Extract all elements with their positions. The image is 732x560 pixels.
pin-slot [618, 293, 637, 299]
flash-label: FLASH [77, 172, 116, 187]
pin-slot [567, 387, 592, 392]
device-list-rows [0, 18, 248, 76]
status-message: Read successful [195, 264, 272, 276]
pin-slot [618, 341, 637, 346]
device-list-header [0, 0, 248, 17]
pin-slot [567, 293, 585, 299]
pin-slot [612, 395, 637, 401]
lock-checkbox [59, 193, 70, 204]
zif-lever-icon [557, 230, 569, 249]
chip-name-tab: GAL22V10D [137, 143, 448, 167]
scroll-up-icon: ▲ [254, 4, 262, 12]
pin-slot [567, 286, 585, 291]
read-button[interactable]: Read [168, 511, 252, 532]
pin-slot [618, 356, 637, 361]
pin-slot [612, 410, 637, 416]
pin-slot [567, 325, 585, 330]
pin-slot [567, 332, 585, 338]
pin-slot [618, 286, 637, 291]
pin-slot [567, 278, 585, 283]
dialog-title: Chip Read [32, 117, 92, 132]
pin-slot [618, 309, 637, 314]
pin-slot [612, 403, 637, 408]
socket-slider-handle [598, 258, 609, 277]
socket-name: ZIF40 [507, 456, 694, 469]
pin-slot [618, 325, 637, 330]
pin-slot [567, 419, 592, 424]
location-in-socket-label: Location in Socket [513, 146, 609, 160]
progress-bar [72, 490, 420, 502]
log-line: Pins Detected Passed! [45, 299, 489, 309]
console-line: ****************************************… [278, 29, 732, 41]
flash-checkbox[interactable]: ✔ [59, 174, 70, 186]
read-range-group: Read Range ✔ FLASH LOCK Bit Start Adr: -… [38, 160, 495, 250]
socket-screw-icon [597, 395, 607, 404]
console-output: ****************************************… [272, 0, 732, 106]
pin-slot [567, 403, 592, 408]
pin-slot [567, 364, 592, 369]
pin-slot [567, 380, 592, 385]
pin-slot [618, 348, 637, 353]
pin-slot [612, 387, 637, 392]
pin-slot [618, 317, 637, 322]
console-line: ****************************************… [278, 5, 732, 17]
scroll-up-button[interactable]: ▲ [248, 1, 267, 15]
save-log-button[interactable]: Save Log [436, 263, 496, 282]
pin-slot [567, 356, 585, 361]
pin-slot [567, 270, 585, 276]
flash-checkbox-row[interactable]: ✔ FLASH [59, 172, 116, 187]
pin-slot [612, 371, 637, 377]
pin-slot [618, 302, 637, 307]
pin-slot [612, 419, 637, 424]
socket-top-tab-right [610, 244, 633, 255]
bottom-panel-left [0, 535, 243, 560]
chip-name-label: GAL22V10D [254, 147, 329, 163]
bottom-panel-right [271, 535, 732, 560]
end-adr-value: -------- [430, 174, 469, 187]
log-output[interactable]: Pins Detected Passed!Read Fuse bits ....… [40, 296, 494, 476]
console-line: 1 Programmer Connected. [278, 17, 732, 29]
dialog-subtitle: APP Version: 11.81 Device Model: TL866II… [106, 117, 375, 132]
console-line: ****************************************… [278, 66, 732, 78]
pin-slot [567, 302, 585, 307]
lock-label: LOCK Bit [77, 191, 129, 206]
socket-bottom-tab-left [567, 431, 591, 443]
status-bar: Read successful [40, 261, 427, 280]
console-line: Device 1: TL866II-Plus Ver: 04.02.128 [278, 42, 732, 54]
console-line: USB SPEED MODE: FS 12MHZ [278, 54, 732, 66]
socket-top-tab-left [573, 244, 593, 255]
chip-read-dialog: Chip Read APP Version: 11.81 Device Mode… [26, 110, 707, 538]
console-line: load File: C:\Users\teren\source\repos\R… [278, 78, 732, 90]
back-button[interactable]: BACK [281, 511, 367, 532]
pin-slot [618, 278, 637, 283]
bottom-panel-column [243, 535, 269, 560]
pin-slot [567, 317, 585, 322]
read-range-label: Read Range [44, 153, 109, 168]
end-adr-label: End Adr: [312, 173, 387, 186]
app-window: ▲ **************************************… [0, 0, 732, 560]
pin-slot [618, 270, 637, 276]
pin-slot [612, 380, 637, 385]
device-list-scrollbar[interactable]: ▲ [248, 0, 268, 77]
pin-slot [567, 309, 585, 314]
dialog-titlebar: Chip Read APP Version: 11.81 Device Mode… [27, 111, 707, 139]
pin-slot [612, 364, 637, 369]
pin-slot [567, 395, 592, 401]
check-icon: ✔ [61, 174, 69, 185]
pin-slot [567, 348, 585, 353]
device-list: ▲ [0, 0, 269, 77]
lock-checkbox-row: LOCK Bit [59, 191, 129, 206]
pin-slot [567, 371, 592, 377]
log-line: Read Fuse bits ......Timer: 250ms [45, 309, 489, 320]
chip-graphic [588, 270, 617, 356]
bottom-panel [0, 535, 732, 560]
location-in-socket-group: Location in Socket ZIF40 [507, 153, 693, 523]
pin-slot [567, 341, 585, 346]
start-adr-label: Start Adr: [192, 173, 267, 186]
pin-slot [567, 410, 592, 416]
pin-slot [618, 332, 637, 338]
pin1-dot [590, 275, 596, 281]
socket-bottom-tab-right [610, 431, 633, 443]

○ ○ ○ ○ ○

• [Work instructions]
If a line in the data holds the string "bottom", copy that line.

• [Expected answer]
bottom-panel-left [0, 535, 243, 560]
bottom-panel-right [271, 535, 732, 560]
socket-bottom-tab-left [567, 431, 591, 443]
bottom-panel-column [243, 535, 269, 560]
bottom-panel [0, 535, 732, 560]
socket-bottom-tab-right [610, 431, 633, 443]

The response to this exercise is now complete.